Они поднимаются и уходят. Мы остаемся с Жужговым и Иванченко. Тот и другой знают Свердлова по работе в организации в 1906 году и по тюрьме. И, должно быть, один и тот же вопрос долбит их мозг, и они как-то сразу, вместе встрепенулись и, обернувшись ко мне лицом и упершись своими глазами в мои глаза, спрашивают:
— Как же мог Свердлов так промазать?
— Трудно, товарищи, что-нибудь сказать определенное, но ясно, что ошибка с их стороны громаднейшая. Ну, представьте, что я подчинился всем их распоряжениям, как все другие, а в это время организация офицеров сделала бы свое дело, и что тогда? А с другой стороны, товарищи, наше ЧК расстреливает наших рабочих-мотовилихинцев за то. что они «шептуны». Выходит совсем скверно: очень много телеграмм в защиту Михаила и ни одного слова в защиту рабочих. Я могу сказать на основании доклада Лукоянова, что большинство расстрелянных — рабочие и крестьяне, и расстреляны за то, что они меньшевики или с.-р.-ы. Это что такое? Скверно это, товарищи.
— Да, я слышал от Малкова, что ты там здорово их утюжил, — говорит Иванченко.
— Нет, тов. Иванченко, не здорово. Здорово было бы, если бы я их расстрелял за это. Вот это было бы дело, а так выходит, что я их критикнул малость, они признали линию ошибочной, ну и все. А ведь эта линия «ошибочная» кровью пахнет, кровью рабочих. А вот Гриша Авдеев сегодня говорил — а что если такая вот линия везде и всюду, то ведь она дорого обходится рабочим. Они кровью за нее платят. И в это же время много телеграмм в защиту Михаила и ни одной в защиту рабочих. Это странные ошибки. Не нравятся они мне. И знаете, у меня, кроме всего прочего, есть немного злости против Свердлова и Ленина, и я как бы мщу им за рабочих, расстреливая вопреки всех их приказов Михаила. Конечно, если бы не было тех доводов, о которых я вам доложил, то, руководясь этим чувством, я бы не предпринял этого, но вот факт — это чувство у меня есть.

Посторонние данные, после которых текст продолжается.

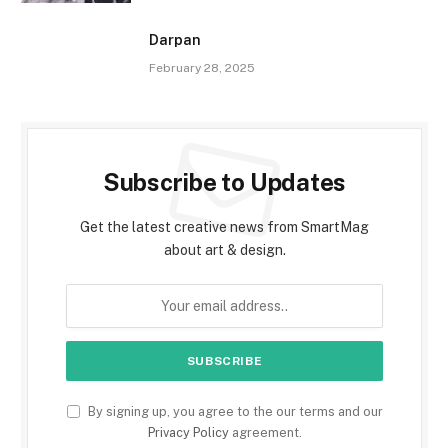
Darpan
February 28, 2025
Subscribe to Updates
Get the latest creative news from SmartMag
about art & design.
By signing up, you agree to the our terms and our
Privacy Policy
agreement.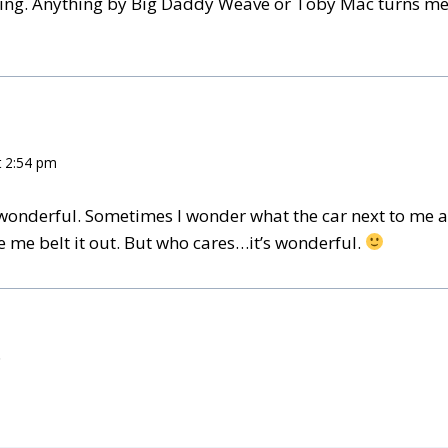
thing. Anything by Big Daddy Weave or Toby Mac turns me
t 2:54 pm
 wonderful. Sometimes I wonder what the car next to me at 
e me belt it out. But who cares…it’s wonderful.
.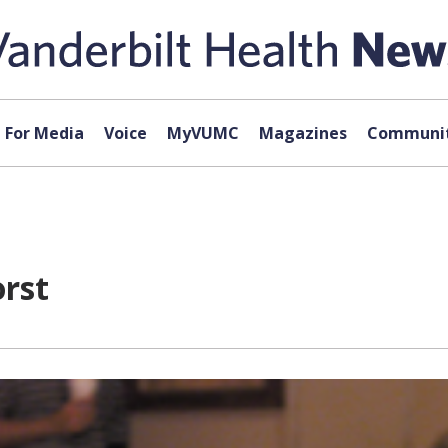
For Media
Voice
MyVUMC
Magazines
Communit
orst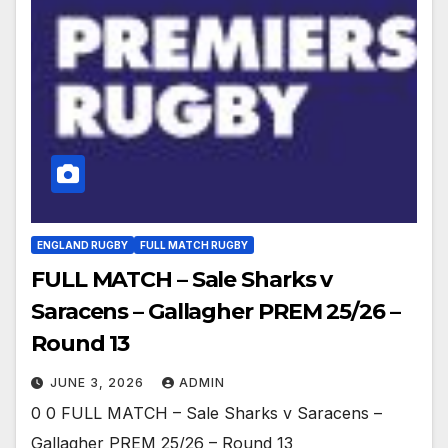
ENGLAND RUGBY
FULL MATCH RUGBY
FULL MATCH – Sale Sharks v
Saracens – Gallagher PREM 25/26 –
Round 13
JUNE 3, 2026
ADMIN
0 0 FULL MATCH – Sale Sharks v Saracens –
Gallagher PREM 25/26 – Round 13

— А у меня, знаешь, какое?
— Скажи.
— Чем больше мусору вывезешь, воздух чище. Когда ты сказал, что провокаторы, шпики — все это слуги Михаила Романова, ты меня так взвинтил, что я буду их бить, как холерных бацилл, — говорит с мрачной и тихой злобой Жужгов.

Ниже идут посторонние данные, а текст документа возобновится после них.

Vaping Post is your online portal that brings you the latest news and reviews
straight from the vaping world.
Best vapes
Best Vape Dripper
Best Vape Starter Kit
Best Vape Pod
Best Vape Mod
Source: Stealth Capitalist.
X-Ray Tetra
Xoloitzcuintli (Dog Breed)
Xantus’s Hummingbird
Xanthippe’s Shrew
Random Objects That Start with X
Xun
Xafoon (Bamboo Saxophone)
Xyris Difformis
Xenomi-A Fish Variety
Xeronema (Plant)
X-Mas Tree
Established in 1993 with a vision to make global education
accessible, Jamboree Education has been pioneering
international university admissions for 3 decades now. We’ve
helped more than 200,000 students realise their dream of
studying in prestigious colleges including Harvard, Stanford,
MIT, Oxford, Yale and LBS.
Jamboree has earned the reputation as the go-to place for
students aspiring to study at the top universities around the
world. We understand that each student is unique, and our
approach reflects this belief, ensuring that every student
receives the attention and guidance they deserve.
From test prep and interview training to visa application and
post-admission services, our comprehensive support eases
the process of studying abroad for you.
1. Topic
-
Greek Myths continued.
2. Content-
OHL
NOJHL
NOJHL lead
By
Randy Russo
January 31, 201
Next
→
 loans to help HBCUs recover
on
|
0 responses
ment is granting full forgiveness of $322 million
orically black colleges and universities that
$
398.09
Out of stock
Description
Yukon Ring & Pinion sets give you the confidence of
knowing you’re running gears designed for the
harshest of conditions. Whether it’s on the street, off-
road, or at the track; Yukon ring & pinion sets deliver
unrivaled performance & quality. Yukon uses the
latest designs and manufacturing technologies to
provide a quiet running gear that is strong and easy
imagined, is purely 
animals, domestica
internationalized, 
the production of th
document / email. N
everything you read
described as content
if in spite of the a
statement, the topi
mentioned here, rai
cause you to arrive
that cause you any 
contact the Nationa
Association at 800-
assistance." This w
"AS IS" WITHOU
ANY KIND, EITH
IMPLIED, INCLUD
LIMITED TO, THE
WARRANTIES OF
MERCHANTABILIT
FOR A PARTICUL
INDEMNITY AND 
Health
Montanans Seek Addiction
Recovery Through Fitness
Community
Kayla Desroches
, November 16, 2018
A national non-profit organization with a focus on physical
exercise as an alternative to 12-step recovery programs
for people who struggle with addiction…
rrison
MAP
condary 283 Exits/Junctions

— Да, тов. Жужгов, где ты был в каторге? В Александровске?
— Нет, в Акатуе.
— Да, вот если бы ты в Орле побывал, то у тебя злости этой было бы в сто раз больше.
— Да, Орел всем каторгам каторга. И везде, во всех каторгах знают об Орле. Откуда бы ни приходили, а об Орле знают. И знаешь, несладко, о, как несладко во всех централах, но все Орла боятся.
— Я это к тому говорю, тов. Жужгов, что у тебя злости на всю жизнь хватит, любви не мешало бы немного.
— А злость-то моя, это не от любви, что ли? От любви. Это другая сторона любви. Я готов за моих товарищей, за рабочих, за угнетенных всю мою кровь отдать по капле, медленно. И если я буду бить и бью всех поработителей, то это из великой любви к мукам и страданиям тружеников. Без злости, Ильич, революции не сделаешь. Не сделаешь ее и без любви.
— А не довольно ли философствовать, товарищи, вон и лошадей привезли, — говорит Иванченко.
— Ну, и пойдем. Мы с тобой поговорим еще как-нибудь, а я только хочу узнать сейчас же, почему ты сказал, что я тебя взвинтил, указав, что провокаторы и шпики — это слуги Романова? Ты что, не знал, что ли?
— Знал, как не знал. Очень хорошо все мы знаем, да сказал-то ты очень к месту и кстати, и все, что было у меня внутри против провокаторов и шпиков, выросло в удесятеренной степени против их хозяина — Михаила. Ведь не часто, Ильич, бывает, что царей убивают, и слово твое очень к месту, и сегодня оно для меня имеет такую силу, как никогда.